**Records:**

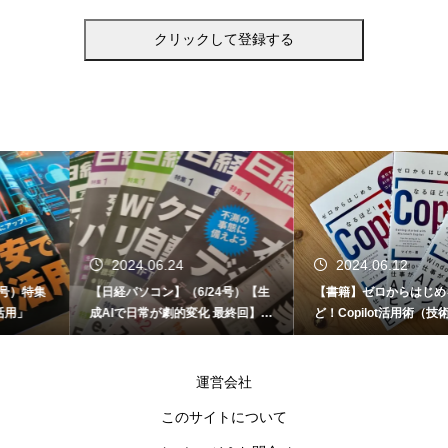
2024.06.24
2024.06.12
【日経パソコン】（6/24号）【生
【書籍】ゼロからはじめる なるほ
成AIで日常が劇的変化 最終回】 A
ど！Copilot活用術（技術評論社）
I時代のアプリケーション／サービ
ス
運営会社
このサイトについて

**Task to carry out:** All the records need to be printed again exactly as written, though without their pictures.

**Answer area:**
2024.06.24
2024.06.12
【日経パソコン】（6/24号）【生
【書籍】ゼロからはじめる なるほ
成AIで日常が劇的変化 最終回】 A
ど！Copilot活用術（技術評論社）
I時代のアプリケーション／サービ
ス
運営会社
このサイトについて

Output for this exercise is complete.